§ **What to produce**: Copy out each line of the data that contains "items".

Raw data section start

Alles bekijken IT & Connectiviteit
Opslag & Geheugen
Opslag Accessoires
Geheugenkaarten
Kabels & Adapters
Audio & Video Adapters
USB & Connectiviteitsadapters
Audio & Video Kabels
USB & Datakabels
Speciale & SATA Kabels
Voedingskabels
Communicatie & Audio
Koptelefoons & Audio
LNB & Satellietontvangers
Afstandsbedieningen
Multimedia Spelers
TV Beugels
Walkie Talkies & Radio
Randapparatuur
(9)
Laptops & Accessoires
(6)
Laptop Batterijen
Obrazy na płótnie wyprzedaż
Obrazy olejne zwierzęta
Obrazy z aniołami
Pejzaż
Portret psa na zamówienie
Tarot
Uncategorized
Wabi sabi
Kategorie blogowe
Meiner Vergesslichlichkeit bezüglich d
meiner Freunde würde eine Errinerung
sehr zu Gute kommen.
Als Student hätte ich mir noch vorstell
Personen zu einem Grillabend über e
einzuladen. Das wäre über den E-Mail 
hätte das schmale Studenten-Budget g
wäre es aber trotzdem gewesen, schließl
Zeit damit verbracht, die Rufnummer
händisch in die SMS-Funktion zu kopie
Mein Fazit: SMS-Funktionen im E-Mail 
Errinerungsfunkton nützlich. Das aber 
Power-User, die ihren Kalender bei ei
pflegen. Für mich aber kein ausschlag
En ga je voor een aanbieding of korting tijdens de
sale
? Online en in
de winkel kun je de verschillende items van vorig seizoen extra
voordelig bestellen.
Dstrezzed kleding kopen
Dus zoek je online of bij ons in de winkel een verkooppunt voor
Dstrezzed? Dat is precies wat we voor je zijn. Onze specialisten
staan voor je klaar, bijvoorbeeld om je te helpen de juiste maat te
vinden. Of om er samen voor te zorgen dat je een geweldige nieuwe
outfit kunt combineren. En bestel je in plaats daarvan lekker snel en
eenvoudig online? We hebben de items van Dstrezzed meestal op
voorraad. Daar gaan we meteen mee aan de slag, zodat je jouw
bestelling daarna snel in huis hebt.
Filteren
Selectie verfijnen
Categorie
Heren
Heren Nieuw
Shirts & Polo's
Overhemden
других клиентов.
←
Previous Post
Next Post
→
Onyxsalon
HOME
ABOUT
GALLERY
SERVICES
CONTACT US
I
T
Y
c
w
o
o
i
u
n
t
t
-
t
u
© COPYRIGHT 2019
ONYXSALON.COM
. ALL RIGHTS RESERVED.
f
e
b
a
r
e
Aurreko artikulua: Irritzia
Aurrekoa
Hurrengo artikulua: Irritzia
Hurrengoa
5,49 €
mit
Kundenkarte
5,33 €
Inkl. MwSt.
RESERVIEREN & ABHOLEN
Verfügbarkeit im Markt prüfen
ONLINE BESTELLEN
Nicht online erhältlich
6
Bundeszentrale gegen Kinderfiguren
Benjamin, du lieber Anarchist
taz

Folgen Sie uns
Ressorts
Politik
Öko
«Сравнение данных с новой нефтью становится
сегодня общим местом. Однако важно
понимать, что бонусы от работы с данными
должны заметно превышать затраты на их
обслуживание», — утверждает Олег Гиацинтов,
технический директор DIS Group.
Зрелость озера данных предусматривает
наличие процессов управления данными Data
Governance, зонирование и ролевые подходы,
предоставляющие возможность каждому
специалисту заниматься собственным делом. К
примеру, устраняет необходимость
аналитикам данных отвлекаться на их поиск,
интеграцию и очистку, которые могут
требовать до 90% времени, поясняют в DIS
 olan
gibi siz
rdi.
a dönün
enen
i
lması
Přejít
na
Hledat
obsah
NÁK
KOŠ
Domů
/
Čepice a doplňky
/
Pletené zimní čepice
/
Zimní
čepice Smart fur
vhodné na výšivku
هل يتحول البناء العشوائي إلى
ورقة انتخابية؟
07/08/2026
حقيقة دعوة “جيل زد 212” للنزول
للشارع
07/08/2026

Raw data section end
Raw data section start

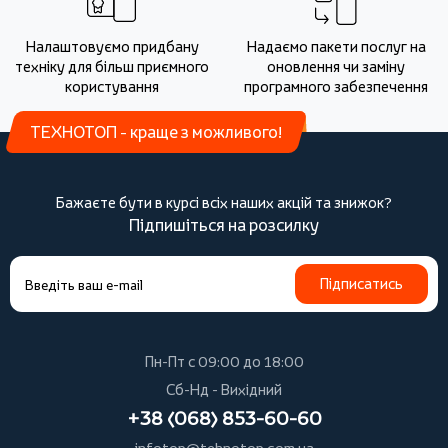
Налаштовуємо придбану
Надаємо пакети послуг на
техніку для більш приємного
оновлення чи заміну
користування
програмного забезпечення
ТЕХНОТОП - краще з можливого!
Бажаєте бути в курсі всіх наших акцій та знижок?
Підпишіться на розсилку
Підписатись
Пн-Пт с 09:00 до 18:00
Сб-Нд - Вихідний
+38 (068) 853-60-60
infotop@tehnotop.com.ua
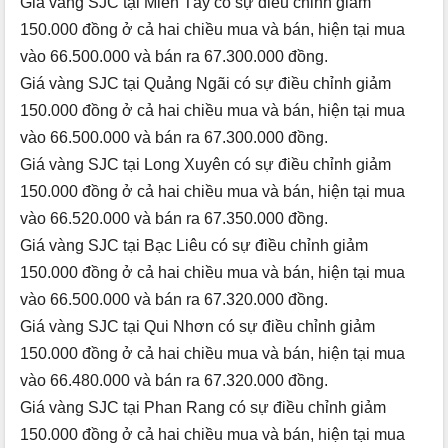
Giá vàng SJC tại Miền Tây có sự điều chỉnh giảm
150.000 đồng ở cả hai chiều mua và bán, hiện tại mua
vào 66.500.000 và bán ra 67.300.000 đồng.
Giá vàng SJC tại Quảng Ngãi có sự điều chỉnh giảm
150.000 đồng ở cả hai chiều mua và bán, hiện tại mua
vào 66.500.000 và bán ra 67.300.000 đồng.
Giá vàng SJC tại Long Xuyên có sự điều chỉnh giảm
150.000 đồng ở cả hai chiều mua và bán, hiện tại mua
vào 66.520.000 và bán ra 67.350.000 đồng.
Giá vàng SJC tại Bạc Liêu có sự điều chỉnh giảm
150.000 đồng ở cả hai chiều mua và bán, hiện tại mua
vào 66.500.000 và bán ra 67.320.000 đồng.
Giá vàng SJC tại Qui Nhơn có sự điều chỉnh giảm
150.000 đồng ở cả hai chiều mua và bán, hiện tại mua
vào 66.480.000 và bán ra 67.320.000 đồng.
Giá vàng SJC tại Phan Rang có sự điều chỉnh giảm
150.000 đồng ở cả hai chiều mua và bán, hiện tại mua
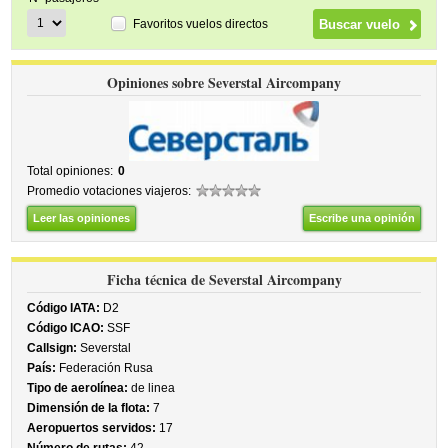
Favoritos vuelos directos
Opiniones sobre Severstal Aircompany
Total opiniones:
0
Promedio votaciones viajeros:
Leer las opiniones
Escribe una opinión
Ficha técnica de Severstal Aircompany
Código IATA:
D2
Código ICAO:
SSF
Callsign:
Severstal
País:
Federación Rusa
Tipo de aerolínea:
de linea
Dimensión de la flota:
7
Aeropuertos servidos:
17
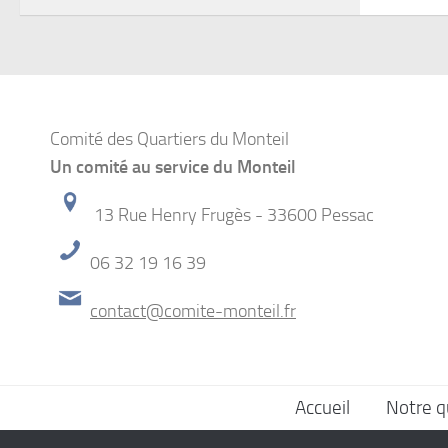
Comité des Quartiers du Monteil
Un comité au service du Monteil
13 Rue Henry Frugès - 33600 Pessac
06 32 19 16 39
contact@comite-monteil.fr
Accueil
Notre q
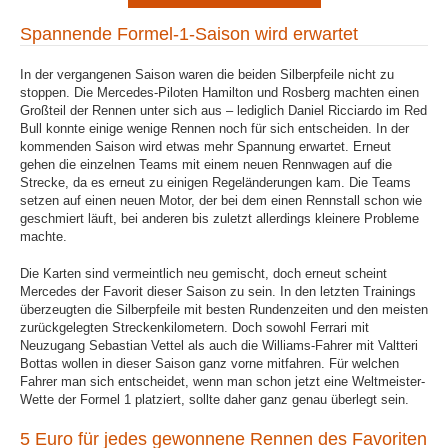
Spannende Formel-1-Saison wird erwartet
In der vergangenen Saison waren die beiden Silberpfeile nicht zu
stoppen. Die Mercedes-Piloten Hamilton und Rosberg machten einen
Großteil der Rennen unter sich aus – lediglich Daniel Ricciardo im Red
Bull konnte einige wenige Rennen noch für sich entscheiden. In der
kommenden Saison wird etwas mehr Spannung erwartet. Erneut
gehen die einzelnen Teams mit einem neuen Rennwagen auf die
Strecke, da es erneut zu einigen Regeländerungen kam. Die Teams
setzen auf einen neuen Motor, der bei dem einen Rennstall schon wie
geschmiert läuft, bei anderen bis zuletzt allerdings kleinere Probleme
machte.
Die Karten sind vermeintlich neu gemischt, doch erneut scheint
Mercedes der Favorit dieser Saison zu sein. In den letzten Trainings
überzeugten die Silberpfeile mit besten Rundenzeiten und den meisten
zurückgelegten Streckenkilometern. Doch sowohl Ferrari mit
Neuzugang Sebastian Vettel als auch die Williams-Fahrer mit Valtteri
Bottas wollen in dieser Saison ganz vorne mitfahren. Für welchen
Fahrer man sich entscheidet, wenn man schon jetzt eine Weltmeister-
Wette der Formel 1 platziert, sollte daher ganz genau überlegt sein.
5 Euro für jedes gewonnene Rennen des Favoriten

Raw data section end

§ **Answer area**:
de winkel kun je de verschillende items van vorig seizoen extra
eenvoudig online? We hebben de items van Dstrezzed meestal op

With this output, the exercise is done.